At first blush, it may seem odd to be discussing carbon monoxide on an HVACR-related blog in August, but I came across a discussion thread on the subject recently, and read about a 65-year-old couple who lived in a housing authority rental in Portsmouth, Virginia, and recently died of carbon monoxide poisoning….they were found dead in their apartment in late June….and I decided that I had to talk about it in this week’s post.
I’ve said before that when it comes to CO poisoning (the chemical designation for carbon monoxide is CO since it is a product of carbon and oxygen), many consumers don’t think about the possibility of it happening until they consider the heating equipment in their homes, and whether or not it’s safe to operate their gas or oil furnace through the heating season. And, when they call in a professional to check their furnace sometime in the fall, one of the things they sort of have an idea about is that a fuel-burning furnace has a heat exchanger that, if it’s cracked, can cause the deadly by-products of combustion to leak into their living space. But, as I’ve also said many times before, CO poisoning doesn’t happen only in the winter, and it’s not only related to the operation of a furnace.

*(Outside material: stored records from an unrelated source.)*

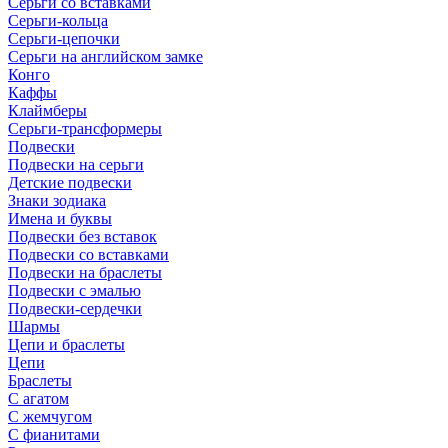
Серьги со вставками
Серьги-кольца
Серьги-цепочки
Серьги на английском замке
Конго
Каффы
Клаймберы
Серьги-трансформеры
Подвески
Подвески на серьги
Детские подвески
Знаки зодиака
Имена и буквы
Подвески без вставок
Подвески со вставками
Подвески на браслеты
Подвески с эмалью
Подвески-сердечки
Шармы
Цепи и браслеты
Цепи
Браслеты
С агатом
С жемчугом
С фианитами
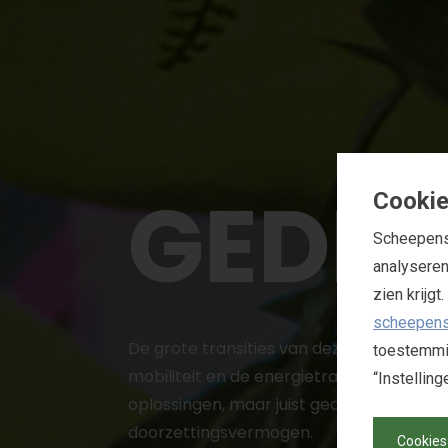
G
E
D
R
Cookie
Scheepens 
analyseren
zien krijg
scheepens
De grote transities van deze tijd – zoal
toestemmin
mobiliteit en de energietransitie – verei
“Instellin
oplossingen, maar juist gedragsverander
doorzettingsvermogen.
Cookies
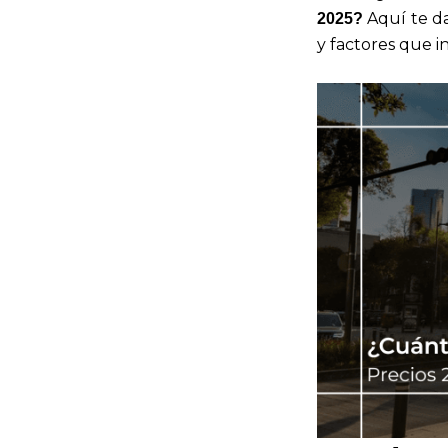
Aquí te da
2025?
y factores que i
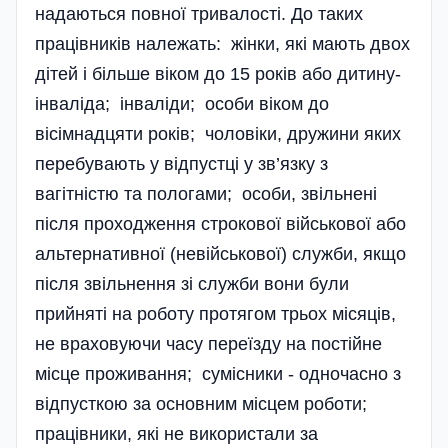
надаються повної тривалості. До таких
працівників належать: жінки, які мають двох
дітей і більше віком до 15 років або дитину-
інваліда; інваліди; особи віком до
вісімнадцяти років; чоловіки, дружини яких
перебувають у відпустці у зв’язку з
вагітністю та пологами; особи, звільнені
після проходження строкової військової або
альтернативної (невійськової) служби, якщо
після звільнення зі служби вони були
прийняті на роботу протягом трьох місяців,
не враховуючи часу переїзду на постійне
місце проживання; сумісники - одночасно з
відпусткою за основним місцем роботи;
працівники, які не використали за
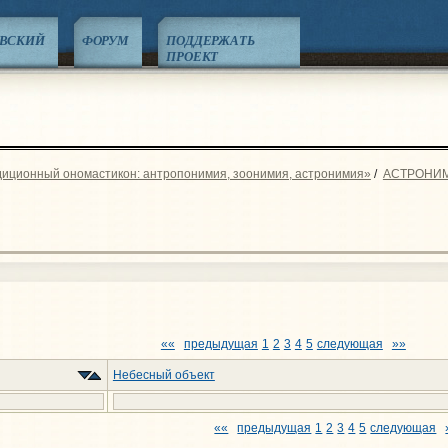
ЕВСКИЙ
ФОРУМ
ПОДДЕРЖАТЬ
ПРОЕКТ
диционный ономастикон: антропонимия, зоонимия, астронимия»
/
АСТРОНИ
««
предыдущая
1
2
3
4
5
следующая
»»
Небесный объект
««
предыдущая
1
2
3
4
5
следующая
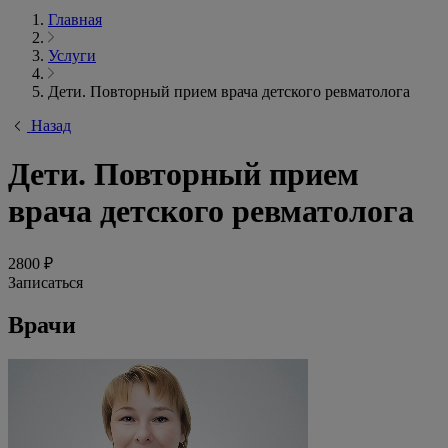
Главная
Услуги
Дети. Повторный прием врача детского ревматолога
Назад
Дети. Повторный прием
врача детского ревматолога
2800 ₽
Записаться
Врачи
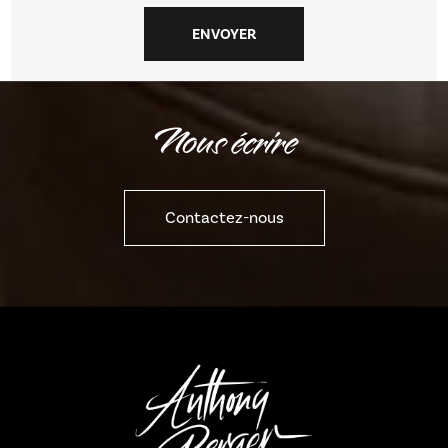
Nous écrire
Contactez-nous
a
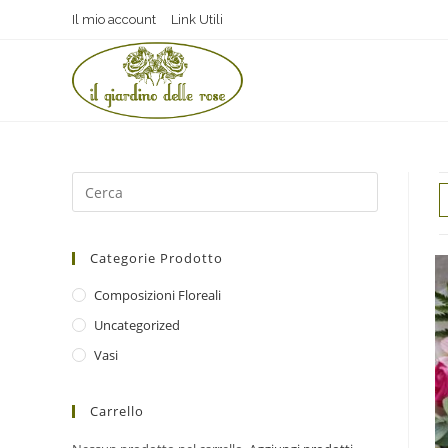
Il mio account
Link Utili
Categorie Prodotto
Composizioni Floreali
Uncategorized
Vasi
Carrello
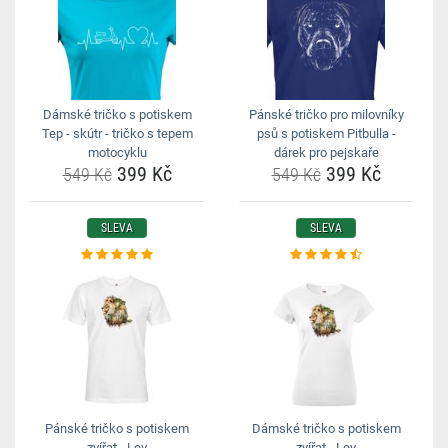
Dámské tričko s potiskem
Pánské tričko pro milovníky
Tep - skútr - tričko s tepem
psů s potiskem Pitbulla -
motocyklu
dárek pro pejskaře
399 Kč
399 Kč
549 Kč
549 Kč
SLEVA
SLEVA
Pánské tričko s potiskem
Dámské tričko s potiskem
zvířat - Lev
zvířat - Lev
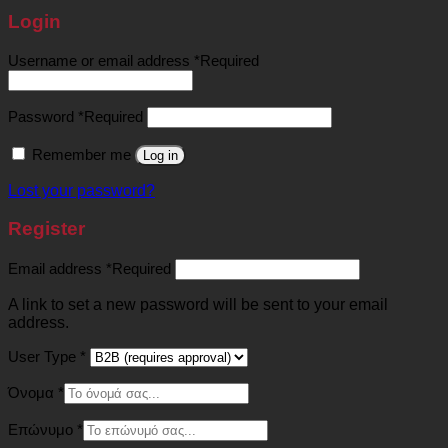
Login
Username or email address
*
Required
Password
*
Required
Remember me
Log in
Lost your password?
Register
Email address
*
Required
A link to set a new password will be sent to your email
address.
User Type
*
Όνομα
*
Επώνυμο
*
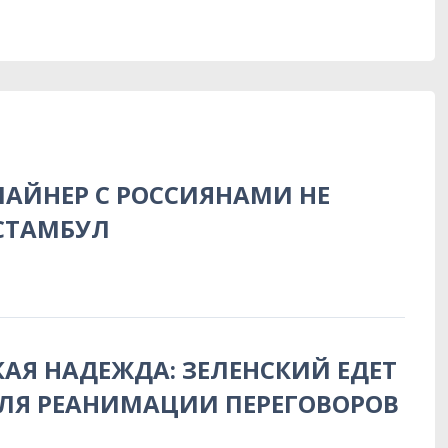
АЙНЕР С РОССИЯНАМИ НЕ
СТАМБУЛ
АЯ НАДЕЖДА: ЗЕЛЕНСКИЙ ЕДЕТ
ЛЯ РЕАНИМАЦИИ ПЕРЕГОВОРОВ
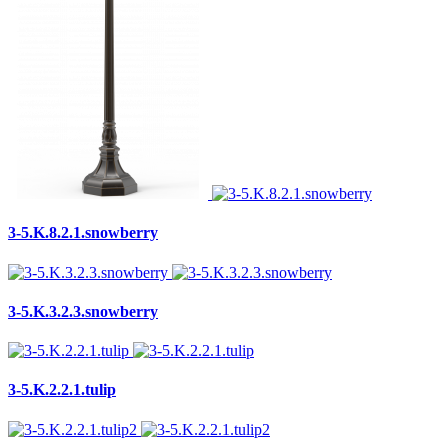
3-5.K.8.2.1.snowberry
3-5.K.3.2.3.snowberry
3-5.K.2.2.1.tulip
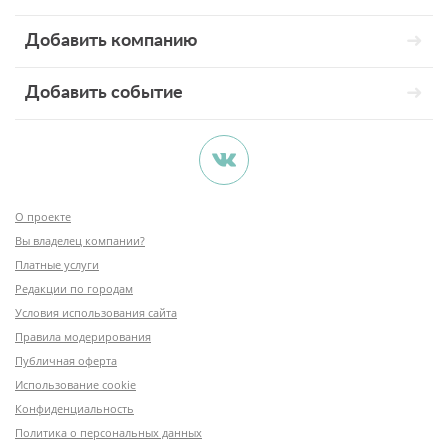
Добавить компанию
Добавить событие
О проекте
Вы владелец компании?
Платные услуги
Редакции по городам
Условия использования сайта
Правила модерирования
Публичная оферта
Использование cookie
Конфиденциальность
Политика о персональных данных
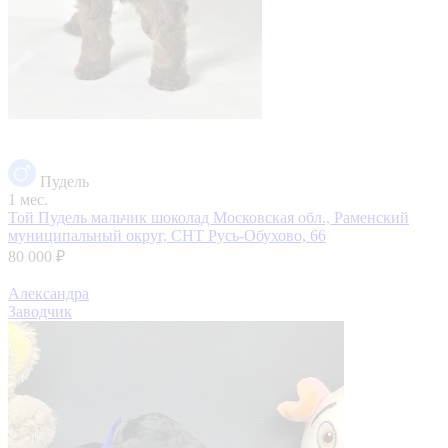
Пудель
1 мес.
Той Пудель мальчик шоколад
Московская обл., Раменский
муниципальный округ, СНТ Русь-Обухово, 66
80 000 ₽
Александра
Заводчик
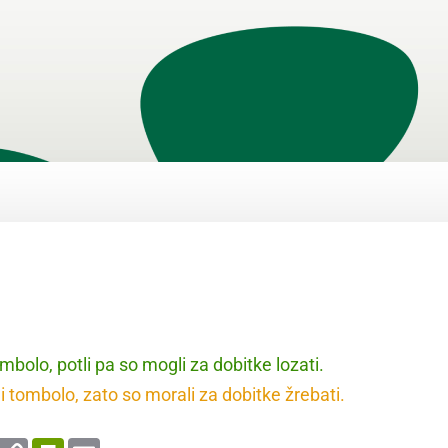
ombolo, potli pa so mogli za dobitke lozati.
li tombolo, zato so morali za dobitke žrebati.
enger
WhatsApp
Copy
PrintFriendly
Email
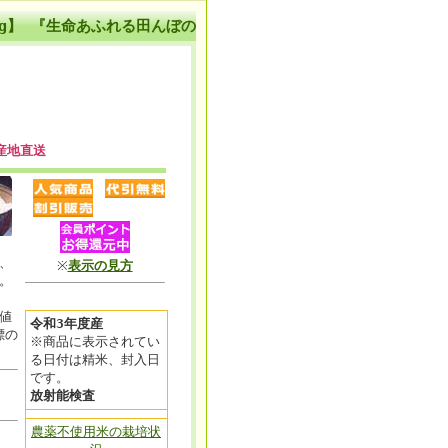
kg】 『生命あふれる田んぼの
産地直送
、
※
表示の見方
。
値
令和3年度産
標の
※商品に表示されてい
る日付は精米、封入日
です。
放射能検査
農薬不使用米の栽培状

A water heater that operates on natural gas or propane could be the source of carbon monoxide in a building, and one of the reasons it can occur is something that people often don’t think about; upgrading their home by making it more energy efficient. The reason this can happen is simple. Since a water heater employs a natural draft vent system that depends on a slightly negative pressure to expel carbon monoxide and the other by-products of combustion, making a building tighter could result in back-drafting, which causes causes the gases to spill back into the living space rather than being vented to the atmosphere. Non-vented appliances, such as gas ranges, are another source of dangerous CO levels in a building. If the burners are not properly adjusted and operating cleanly, they will emit higher-than-normal carbon monoxide.
Whatever the source, a CO alarm is supposed to protect the building inhabitants, but in the case of the people in Portsmouth, according to a news report, an investigation found that the alarm had been tampered with because there was no battery and wires had been cut. The report didn’t offer any details beyond that observation, but one has to wonder why the alarm had been purposely disabled. When it comes to CO alarms many people are surprised to find that the one they have in their home is useless for a variety of reasons. The first one is the age of the device. I have a standard over-the-counter alarm that I show at the beginning of our facility maintenance training workshops, and I tell attendees that although the alarm has never been out of the package, it is absolutely useless.
The reason? I bought it more than four years ago.
A CO alarm does what it does via a sensor that reacts to carbon monoxide, and in many cases, the shelf life of that sensor is approximately two years from the date of manufacture. A homeowner that isn’t aware of the fact that a CO alarm must be replaced regularly will often tell a technician that they are sure their alarm works because, they “change the battery every year and push the test button to make sure that the alarm goes off.”
That’s all well and good, but the fact of the matter is, pushing a test button only shows that the battery is not dead and that the alarm is being tested manually. The only way to check the sensor operation on a CO alarm is to employ a test kit consisting of a plastic bag that surrounds the alarm and an aerosol can of a chemical that, when sprayed into the bag, causes the alarm to sound.
Beyond the sensor life of a CO alarm, there is also its sensitivity to consider. In many cases, CO alarms are designed to sound only when the level of carbon monoxide in the building reaches a point where it would be harmful to a healthy adult male, which means that it provides practically no safety for women and children, infants, or the elderly, all of whom will be more adversely affected by lower levels of carbon monoxide.
As an HVACR technician it’s our responsibility to be aware of the limits of some CO alarms and conditions that can affect the proper operation of a vent system or a non-vented fuel-burning appliance.